Le titre en décompte a posé beaucoup de questions. Compte à rebours pour une catastrophe ? Compte à rebours pour un succès musical ? Peu importe en définitive.

Le succès de ces 10 titres vient d’une osmose entre textes et musique. En effet, Midnight Oil est un groupe de rock, mais qui ne se limite pas à des sonorités monolithiques, péchant également dans la pop, la new wave, voire dans des sonorités plus atmosphériques. On retrouve une utilisation intelligente d’instruments classiques, mais aussi de synthés et le recours aux chœurs vocaux dénote une créativité croustillante. Chaque membre de ce groupe apporte quelque chose de particulier, Martin Rotsey est impérial à la guitare, Peter Gifford porte à bouts de bras toutes les mélodies avec sa basse profonde et chaloupée, Robert Hirst est d’une inventivité rare à la batterie et Jim Moginie alterne guitare et claviers avec classe.

Je ne jette aucun morceau mais souligne mes titres préférés : « Outside World » ouvre le bal avec des sonorités glaciales et planantes, mettant Peter Garett sur orbite, « Short Memory » est à citer avec ces chœurs tranchants et à l’unisson, « Read About It » est une cavalcade jouissive, « US Forces » regroupe tout ce que Midnight Oil sait faire avec excellence : changement de rythmes, batterie en liberté, soli bien placés), « Power and The Passion » est à citer pour la mélodie imparable… 

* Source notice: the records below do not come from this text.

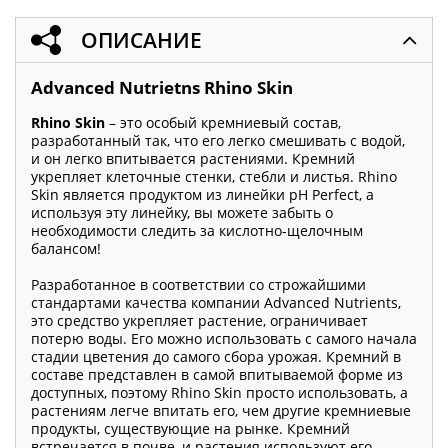
ОПИСАНИЕ
Advanced Nutrietns
Rhino Skin
Rhino Skin
– это особый кремниевый состав,
разработанный так, что его легко смешивать с водой,
и он легко впитывается растениями. Кремний
укрепляет клеточные стенки, стебли и листья. Rhino
Skin является продуктом из линейки pH Perfect, а
используя эту линейку, вы можете забыть о
необходимости следить за кислотно-щелочным
балансом!
Разработанное в соответствии со строжайшими
стандартами качества компании Advanced Nutrients,
это средство укрепляет растение, ограничивает
потерю воды. Его можно использовать с самого начала
стадии цветения до самого сбора урожая. Кремний в
составе представлен в самой впитываемой форме из
доступных, поэтому Rhino Skin просто использовать, а
растениям легче впитать его, чем другие кремниевые
продукты, существующие на рынке. Кремний
встречается в почве, и растения используют его,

Dans un mode « politiquement » correct et soit disant mièvre des années 80, ce groupe faisait bouger les choses et cet engagement était plus que sincère.

Presque 30 ans plus tard, on a pu bien observer que le succès de cet album est venu de la qualité de l’album, et non suite à un tapage médiatique. Le plaisir dure pour mes oreilles depuis 3 décennies, c’est vous dire…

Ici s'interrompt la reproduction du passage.